Dear Komodo Dragon, by Nancy Kelly Allen

Lots of children have pen pals but one little girl has a real-life dragon—a Komodo dragon—for a pen pal! Leslie plans to be a dragon hunter when she grows up. When she and Komodo become pen pals, the wise-cracking dragon adds a generous helping of humor to letters that are chock full of accurate, interesting facts. Leslie learns not only about the world’s largest lizard, but also about the dangers they face. As their friendship builds, will Leslie change the way she thinks about dragons?

Do you remember that teacher we had in elementary school who was always trying to make learning fun? Yes, you remember. I thought you would. Sometimes, the fun was actually fun. Sometimes, not so much. Personally, I’d rather just plow through the math without also wishing I felt as entertained as that hopeful teacher hoped I would.

That’s why Dear Komodo Dragon surprised me!
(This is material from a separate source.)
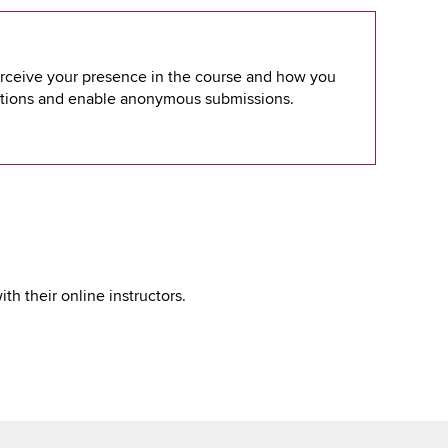
erceive your presence in the course and how you
ptions and enable anonymous submissions.
h their online instructors.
It’s definitely an educational book. You’ll find zoology, conservation, and math in its pages, and you could spin a lesson about letter-writing out of it, too. Arbordale provides substantial curricular support for their books. There’s a 30-page Teaching Activity Guide for Dear Komodo Dragon, perfect for classroom or homeschool use, and the book itself includes a 4-page For Creative Minds section as well.
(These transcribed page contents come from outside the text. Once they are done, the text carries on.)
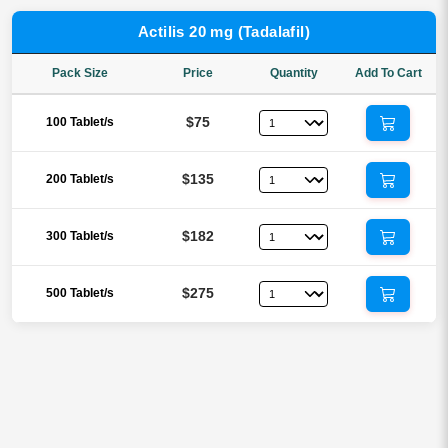
Actilis 20 mg (Tadalafil)
Pack Size
Price
Quantity
Add To Cart
$75
100 Tablet/s
$135
200 Tablet/s
$182
300 Tablet/s
$275
500 Tablet/s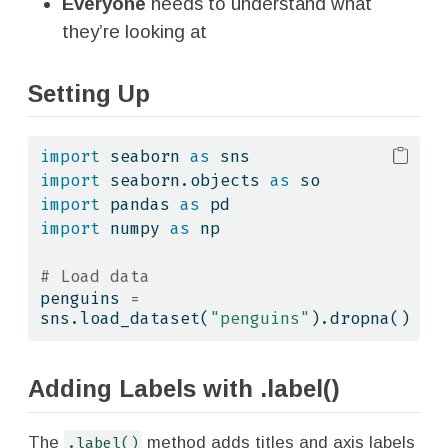
Everyone
needs to understand what
they’re looking at
Setting Up
import
 seaborn 
as
 sns
import
 seaborn.objects 
as
 so
import
 pandas 
as
 pd
import
 numpy 
as
 np
# Load data
penguins 
=
sns.load_dataset(
"penguins"
).dropna()
Adding Labels with .label()
The
.label()
method adds titles and axis labels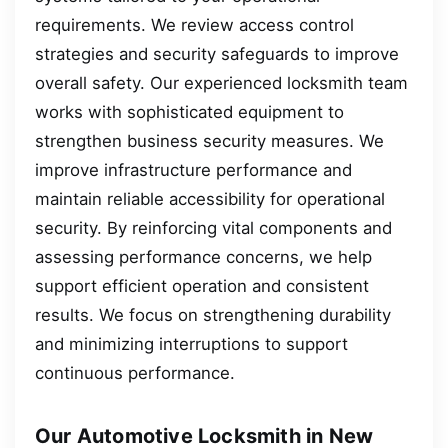
requirements. We review access control
strategies and security safeguards to improve
overall safety. Our experienced locksmith team
works with sophisticated equipment to
strengthen business security measures. We
improve infrastructure performance and
maintain reliable accessibility for operational
security. By reinforcing vital components and
assessing performance concerns, we help
support efficient operation and consistent
results. We focus on strengthening durability
and minimizing interruptions to support
continuous performance.
Our Automotive Locksmith in New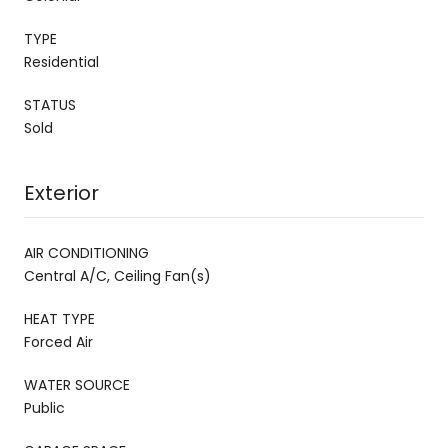
TYPE
Residential
STATUS
Sold
Exterior
AIR CONDITIONING
Central A/C, Ceiling Fan(s)
HEAT TYPE
Forced Air
WATER SOURCE
Public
But it’s still a story! Leslie and Komo, her dragon pen pal, both have relatable personalities, and their exchange is light-hearted and interesting (despite being informative!). You’ll realize how much you’ve been drawn into the story when you come to the plot twist just before the end! (No spoilers here!)

Laurie Allen Klein’s illustrations, like the text, are realistic but still imaginative, and provide depth to the characterizations and supporting detail for the information in the text. I especially appreciated the added dimension she provided in, for example, the labeled drawings of  various kinds of dragons displayed on pages 6-7. It’s evidence that every opportunity, every space and moment in the book, was used to add value for the reader.
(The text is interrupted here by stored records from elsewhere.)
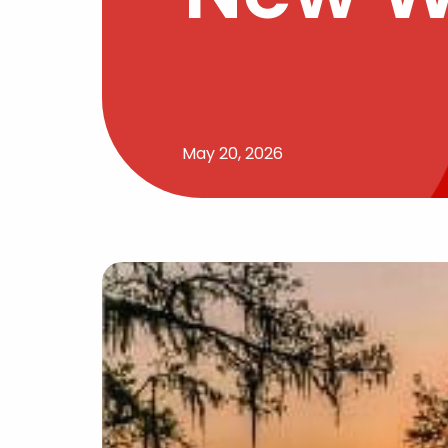
May 20, 2026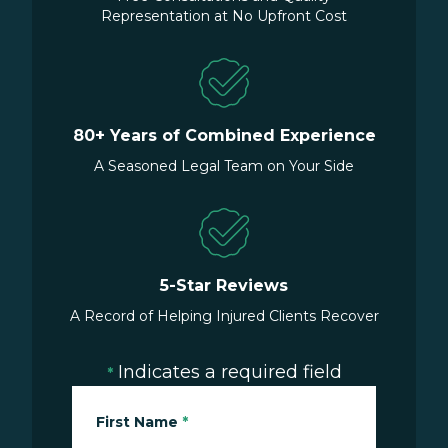
Representation at No Upfront Cost
80+ Years of Combined Experience
A Seasoned Legal Team on Your Side
5-Star Reviews
A Record of Helping Injured Clients Recover
Indicates a required field
*
First Name
*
I think my grade-school self would have welcomed this book with relief and interest. Dear Komodo Dragon is both fiction and nonfiction, a science story that deserves to be called both “science” and “story.” Bright pictures, clean text, engaging characters, and that plot twist I mentioned above all come together to make a good day in the classroom, or in your favorite reading nook at home.

Dear Komodo Dragon and its teaching resources are available directly from Arbordale Publishing, and also on Amazon in paperback, hard cover, and Kindle editions.

 

I was granted access by the publisher to a digital edition of this book in exchange for this review.